Obviously some businesses are in it just to make money. Sears Holdings is a fine example. Run by a billionaire who won't spend a nickel unless it shows an immediate return on investment. Employees are just "costs" to be cut. Treat customers like crap, but call them "members". Push extended warranties to the death. How well has this philosophy worked out?

There are companies that are not in it "just for the money". Take Costco for instance. Employees are treated well. Value for the customer is a primary concern. They don't even sell extended warranties because they aren't a good deal for the customer. How well has this worked for Costco? Sales and profits keep growing.

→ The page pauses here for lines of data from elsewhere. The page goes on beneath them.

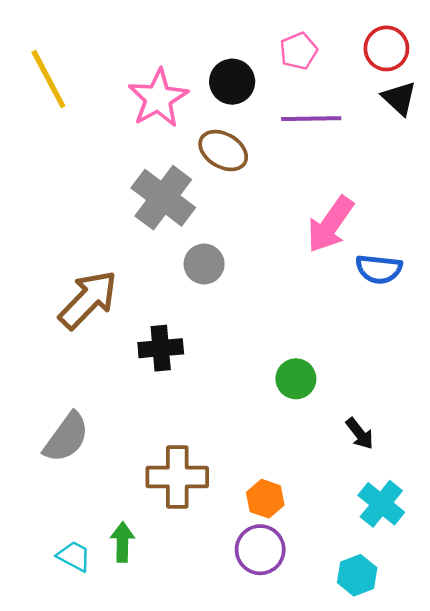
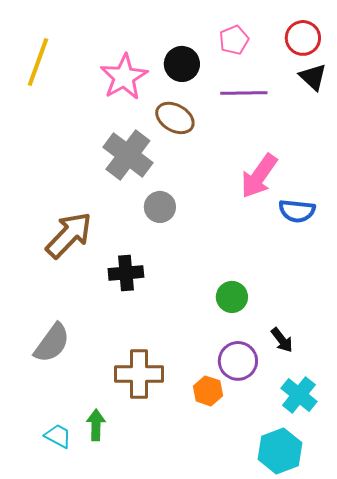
yellow line: (48, 79) -> (38, 62), turned 48
purple circle: (260, 550) -> (238, 361), moved
cyan hexagon: (357, 575) -> (280, 451), size x1.4

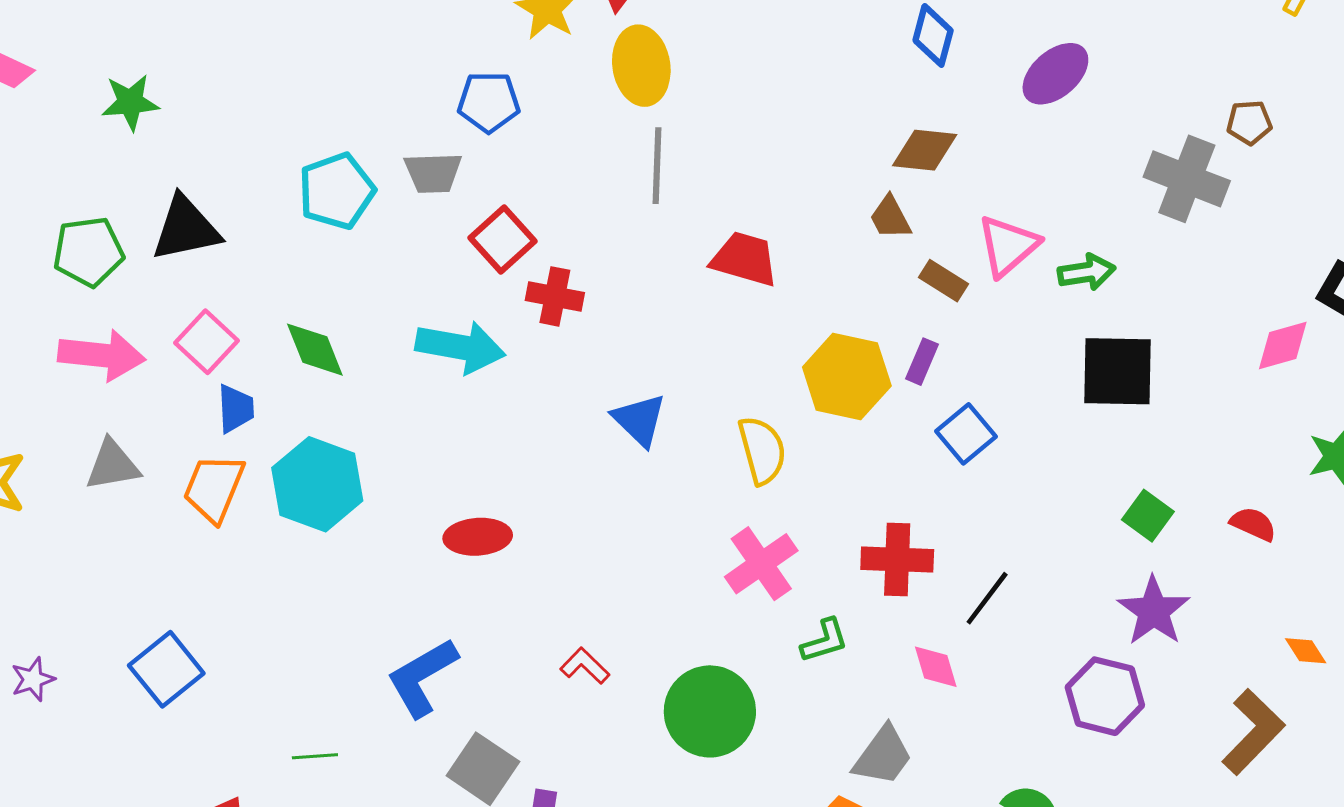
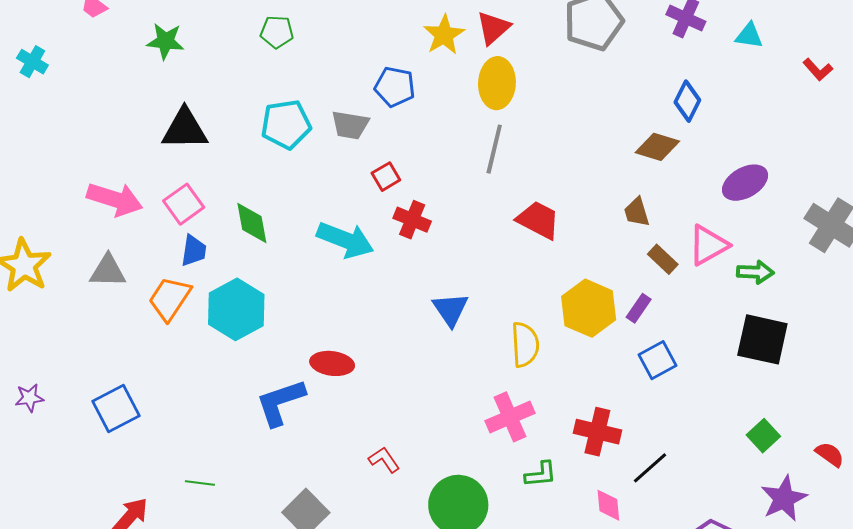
purple ellipse: (1055, 74) -> (745, 183), moved
brown diamond: (925, 150) -> (657, 147), moved
red square: (503, 239) -> (386, 177), size x0.7
green pentagon: (88, 252) -> (277, 32), moved, size x0.7
purple star: (1154, 611) -> (784, 498), moved
blue L-shape: (422, 677) -> (280, 402), moved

Maybe the way to make money is to have the right priorities and then the profit follows. Being in it for nothing but money is a sad and ineffective way to operate. I was there at the beginning of the death slide for Sears. All of a sudden squeezing the customers to buy extended warranties became the number one priority and they started to treat employees as expenses rather than assets. Nothing mattered but "cash flow" as one executive stated. Look what this line of thinking has done for them. They went from being the largest retailer in the US to a broken down wreck in 30 years. Lampert didn't start the slide, but he sure accelerated the process.

Although I feel for the employees caught up in the SHC mess, I will be happy to see this pitiful company finally bite the dust. Sears lost its way many years ago, and under Lampert there is no chance for improvement. The game is over.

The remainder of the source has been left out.